* What the exercise asks
Restate all of the records below exactly. Do not carry over any image.

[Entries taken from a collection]
= = =
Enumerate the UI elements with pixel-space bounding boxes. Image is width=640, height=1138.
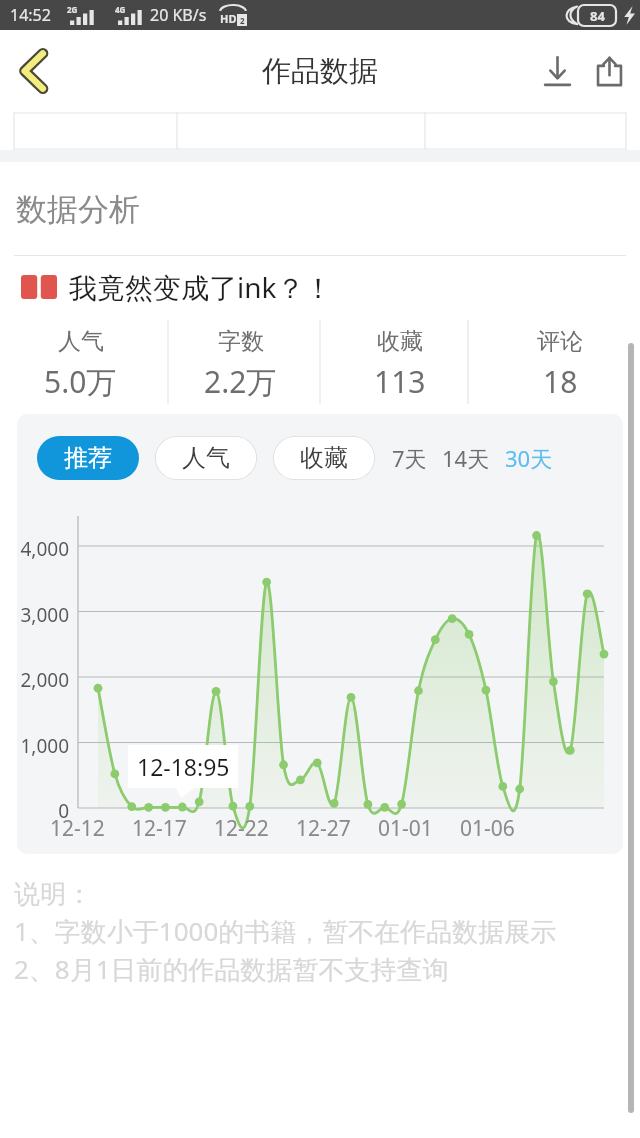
staticText: 数据分析 xyxy=(16,190,140,229)
button[interactable]: 评论 xyxy=(480,318,640,410)
staticText: 说明： xyxy=(14,878,92,911)
staticText: 2.2万 xyxy=(204,361,277,402)
staticText: 12-22 xyxy=(214,814,269,843)
staticText: 作品数据 xyxy=(262,53,378,90)
staticText: 01-01 xyxy=(378,814,433,843)
staticText: 113 xyxy=(374,361,426,402)
staticText: 2、8月1日前的作品数据暂不支持查询 xyxy=(14,951,449,987)
staticText: 18 xyxy=(543,361,578,402)
button[interactable]: 推荐 xyxy=(37,436,139,480)
button[interactable]: Back xyxy=(6,43,62,99)
staticText: 2G xyxy=(67,4,78,15)
staticText: 3,000 xyxy=(20,602,69,628)
staticText: HD xyxy=(220,11,237,26)
button[interactable]: Download xyxy=(530,44,584,98)
button[interactable]: 14天 xyxy=(439,440,493,476)
button[interactable]: 人气 xyxy=(0,318,160,410)
staticText: 14:52 xyxy=(10,4,51,26)
staticText: 人气 xyxy=(58,327,104,356)
staticText: 01-06 xyxy=(460,814,515,843)
staticText: 4,000 xyxy=(20,536,69,562)
staticText: 4G xyxy=(115,4,126,15)
staticText: 收藏 xyxy=(300,443,348,473)
staticText: 20 KB/s xyxy=(150,4,207,26)
staticText: 人气 xyxy=(182,443,230,473)
staticText: 推荐 xyxy=(64,443,112,473)
staticText: 2,000 xyxy=(20,667,69,693)
staticText: 1、字数小于1000的书籍，暂不在作品数据展示 xyxy=(14,913,557,949)
staticText: 12-17 xyxy=(132,814,187,843)
button[interactable]: 收藏 xyxy=(273,436,375,480)
staticText: 评论 xyxy=(537,327,583,356)
staticText: 84 xyxy=(590,7,605,25)
staticText: 字数 xyxy=(218,327,264,356)
staticText: 1,000 xyxy=(20,733,69,759)
staticText: 收藏 xyxy=(377,327,423,356)
button[interactable]: 我竟然变成了ink？！ xyxy=(0,256,640,318)
button[interactable]: 收藏 xyxy=(320,318,480,410)
button[interactable]: 人气 xyxy=(155,436,257,480)
staticText: 我竟然变成了ink？！ xyxy=(69,268,333,306)
button[interactable]: 7天 xyxy=(389,440,430,476)
button[interactable]: 30天 xyxy=(502,440,556,476)
staticText: 5.0万 xyxy=(44,361,117,402)
button[interactable]: 字数 xyxy=(160,318,320,410)
staticText: 0 xyxy=(58,798,69,824)
staticText: 12-18:95 xyxy=(137,751,230,782)
staticText: 12-27 xyxy=(296,814,351,843)
staticText: 12-12 xyxy=(50,814,105,843)
staticText: 2 xyxy=(240,15,245,26)
button[interactable]: Share xyxy=(582,44,636,98)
= = =
* Answer to this exercise
Enumerate the UI elements with pixel-space bounding boxes. Image is width=640, height=1138.
staticText: 数据分析 xyxy=(16,190,140,229)
button[interactable]: 评论 xyxy=(480,318,640,410)
staticText: 说明： xyxy=(14,878,92,911)
staticText: 2.2万 xyxy=(204,361,277,402)
staticText: 12-22 xyxy=(214,814,269,843)
staticText: 作品数据 xyxy=(262,53,378,90)
staticText: 01-01 xyxy=(378,814,433,843)
staticText: 113 xyxy=(374,361,426,402)
staticText: 2、8月1日前的作品数据暂不支持查询 xyxy=(14,951,449,987)
staticText: 18 xyxy=(543,361,578,402)
button[interactable]: 推荐 xyxy=(37,436,139,480)
button[interactable]: Back xyxy=(6,43,62,99)
staticText: 2G xyxy=(67,4,78,15)
staticText: 3,000 xyxy=(20,602,69,628)
staticText: HD xyxy=(220,11,237,26)
button[interactable]: Download xyxy=(530,44,584,98)
button[interactable]: 14天 xyxy=(439,440,493,476)
button[interactable]: 人气 xyxy=(0,318,160,410)
staticText: 14:52 xyxy=(10,4,51,26)
staticText: 人气 xyxy=(58,327,104,356)
staticText: 01-06 xyxy=(460,814,515,843)
staticText: 4,000 xyxy=(20,536,69,562)
staticText: 4G xyxy=(115,4,126,15)
staticText: 收藏 xyxy=(300,443,348,473)
staticText: 20 KB/s xyxy=(150,4,207,26)
staticText: 人气 xyxy=(182,443,230,473)
staticText: 推荐 xyxy=(64,443,112,473)
staticText: 2,000 xyxy=(20,667,69,693)
staticText: 1、字数小于1000的书籍，暂不在作品数据展示 xyxy=(14,913,557,949)
staticText: 12-17 xyxy=(132,814,187,843)
button[interactable]: 收藏 xyxy=(273,436,375,480)
staticText: 评论 xyxy=(537,327,583,356)
staticText: 84 xyxy=(590,7,605,25)
staticText: 字数 xyxy=(218,327,264,356)
staticText: 1,000 xyxy=(20,733,69,759)
staticText: 收藏 xyxy=(377,327,423,356)
button[interactable]: 我竟然变成了ink？！ xyxy=(0,256,640,318)
button[interactable]: 收藏 xyxy=(320,318,480,410)
button[interactable]: 人气 xyxy=(155,436,257,480)
staticText: 我竟然变成了ink？！ xyxy=(69,268,333,306)
button[interactable]: 7天 xyxy=(389,440,430,476)
button[interactable]: 30天 xyxy=(502,440,556,476)
staticText: 5.0万 xyxy=(44,361,117,402)
button[interactable]: 字数 xyxy=(160,318,320,410)
staticText: 0 xyxy=(58,798,69,824)
staticText: 12-18:95 xyxy=(137,751,230,782)
staticText: 12-27 xyxy=(296,814,351,843)
staticText: 12-12 xyxy=(50,814,105,843)
staticText: 2 xyxy=(240,15,245,26)
button[interactable]: Share xyxy=(582,44,636,98)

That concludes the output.